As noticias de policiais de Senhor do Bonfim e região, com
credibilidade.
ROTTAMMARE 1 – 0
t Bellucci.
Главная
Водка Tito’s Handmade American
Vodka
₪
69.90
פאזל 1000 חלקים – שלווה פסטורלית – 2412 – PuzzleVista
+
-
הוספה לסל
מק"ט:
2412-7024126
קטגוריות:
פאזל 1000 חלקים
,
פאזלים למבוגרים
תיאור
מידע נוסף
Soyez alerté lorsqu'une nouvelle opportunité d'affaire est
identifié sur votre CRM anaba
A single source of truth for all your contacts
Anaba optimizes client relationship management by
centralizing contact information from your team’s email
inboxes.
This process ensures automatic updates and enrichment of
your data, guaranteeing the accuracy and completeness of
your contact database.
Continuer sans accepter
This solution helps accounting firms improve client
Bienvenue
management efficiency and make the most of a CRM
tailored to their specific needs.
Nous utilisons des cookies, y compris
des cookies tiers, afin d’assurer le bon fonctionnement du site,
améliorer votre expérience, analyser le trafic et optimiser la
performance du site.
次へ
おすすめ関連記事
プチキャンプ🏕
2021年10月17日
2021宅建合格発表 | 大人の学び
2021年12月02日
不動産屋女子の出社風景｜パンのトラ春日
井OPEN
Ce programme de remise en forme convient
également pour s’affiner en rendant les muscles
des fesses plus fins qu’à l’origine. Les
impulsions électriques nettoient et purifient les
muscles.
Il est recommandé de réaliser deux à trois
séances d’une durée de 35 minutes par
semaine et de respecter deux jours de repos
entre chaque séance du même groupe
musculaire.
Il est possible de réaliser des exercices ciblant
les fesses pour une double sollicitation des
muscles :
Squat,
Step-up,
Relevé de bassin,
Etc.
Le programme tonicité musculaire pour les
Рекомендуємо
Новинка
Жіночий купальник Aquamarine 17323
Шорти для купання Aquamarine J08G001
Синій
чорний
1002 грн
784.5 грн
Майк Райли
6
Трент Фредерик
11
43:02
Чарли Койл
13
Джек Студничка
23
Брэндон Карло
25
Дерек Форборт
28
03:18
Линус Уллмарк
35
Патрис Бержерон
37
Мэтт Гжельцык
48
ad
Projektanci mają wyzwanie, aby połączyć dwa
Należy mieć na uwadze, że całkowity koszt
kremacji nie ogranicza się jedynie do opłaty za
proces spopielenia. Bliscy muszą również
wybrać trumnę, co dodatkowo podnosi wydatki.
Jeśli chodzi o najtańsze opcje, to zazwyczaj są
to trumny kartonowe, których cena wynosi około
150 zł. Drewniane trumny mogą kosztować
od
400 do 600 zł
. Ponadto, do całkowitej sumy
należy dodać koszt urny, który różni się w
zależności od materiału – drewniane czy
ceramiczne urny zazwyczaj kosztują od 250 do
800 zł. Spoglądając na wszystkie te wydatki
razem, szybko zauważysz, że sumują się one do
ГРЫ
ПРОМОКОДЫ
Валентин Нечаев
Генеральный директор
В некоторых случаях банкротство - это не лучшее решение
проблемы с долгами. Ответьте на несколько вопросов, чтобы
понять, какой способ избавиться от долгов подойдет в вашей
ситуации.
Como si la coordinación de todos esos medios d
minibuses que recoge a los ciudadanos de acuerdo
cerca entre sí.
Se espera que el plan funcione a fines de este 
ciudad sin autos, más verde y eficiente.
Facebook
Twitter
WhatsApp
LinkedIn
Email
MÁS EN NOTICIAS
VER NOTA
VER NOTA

......

## EXERCISE AIM
Transcribe the material above in full.

## RESPONSE BOX
As noticias de policiais de Senhor do Bonfim e região, com
credibilidade.
ROTTAMMARE 1 – 0
t Bellucci.
Главная
Водка Tito’s Handmade American
Vodka
₪
69.90
פאזל 1000 חלקים – שלווה פסטורלית – 2412 – PuzzleVista
+
-
הוספה לסל
מק"ט:
2412-7024126
קטגוריות:
פאזל 1000 חלקים
,
פאזלים למבוגרים
תיאור
מידע נוסף
Soyez alerté lorsqu'une nouvelle opportunité d'affaire est
identifié sur votre CRM anaba
A single source of truth for all your contacts
Anaba optimizes client relationship management by
centralizing contact information from your team’s email
inboxes.
This process ensures automatic updates and enrichment of
your data, guaranteeing the accuracy and completeness of
your contact database.
Continuer sans accepter
This solution helps accounting firms improve client
Bienvenue
management efficiency and make the most of a CRM
tailored to their specific needs.
Nous utilisons des cookies, y compris
des cookies tiers, afin d’assurer le bon fonctionnement du site,
améliorer votre expérience, analyser le trafic et optimiser la
performance du site.
次へ
おすすめ関連記事
プチキャンプ🏕
2021年10月17日
2021宅建合格発表 | 大人の学び
2021年12月02日
不動産屋女子の出社風景｜パンのトラ春日
井OPEN
Ce programme de remise en forme convient
également pour s’affiner en rendant les muscles
des fesses plus fins qu’à l’origine. Les
impulsions électriques nettoient et purifient les
muscles.
Il est recommandé de réaliser deux à trois
séances d’une durée de 35 minutes par
semaine et de respecter deux jours de repos
entre chaque séance du même groupe
musculaire.
Il est possible de réaliser des exercices ciblant
les fesses pour une double sollicitation des
muscles :
Squat,
Step-up,
Relevé de bassin,
Etc.
Le programme tonicité musculaire pour les
Рекомендуємо
Новинка
Жіночий купальник Aquamarine 17323
Шорти для купання Aquamarine J08G001
Синій
чорний
1002 грн
784.5 грн
Майк Райли
6
Трент Фредерик
11
43:02
Чарли Койл
13
Джек Студничка
23
Брэндон Карло
25
Дерек Форборт
28
03:18
Линус Уллмарк
35
Патрис Бержерон
37
Мэтт Гжельцык
48
ad
Projektanci mają wyzwanie, aby połączyć dwa
Należy mieć na uwadze, że całkowity koszt
kremacji nie ogranicza się jedynie do opłaty za
proces spopielenia. Bliscy muszą również
wybrać trumnę, co dodatkowo podnosi wydatki.
Jeśli chodzi o najtańsze opcje, to zazwyczaj są
to trumny kartonowe, których cena wynosi około
150 zł. Drewniane trumny mogą kosztować
od
400 do 600 zł
. Ponadto, do całkowitej sumy
należy dodać koszt urny, który różni się w
zależności od materiału – drewniane czy
ceramiczne urny zazwyczaj kosztują od 250 do
800 zł. Spoglądając na wszystkie te wydatki
razem, szybko zauważysz, że sumują się one do
ГРЫ
ПРОМОКОДЫ
Валентин Нечаев
Генеральный директор
В некоторых случаях банкротство - это не лучшее решение
проблемы с долгами. Ответьте на несколько вопросов, чтобы
понять, какой способ избавиться от долгов подойдет в вашей
ситуации.
Como si la coordinación de todos esos medios d
minibuses que recoge a los ciudadanos de acuerdo
cerca entre sí.
Se espera que el plan funcione a fines de este 
ciudad sin autos, más verde y eficiente.
Facebook
Twitter
WhatsApp
LinkedIn
Email
MÁS EN NOTICIAS
VER NOTA
VER NOTA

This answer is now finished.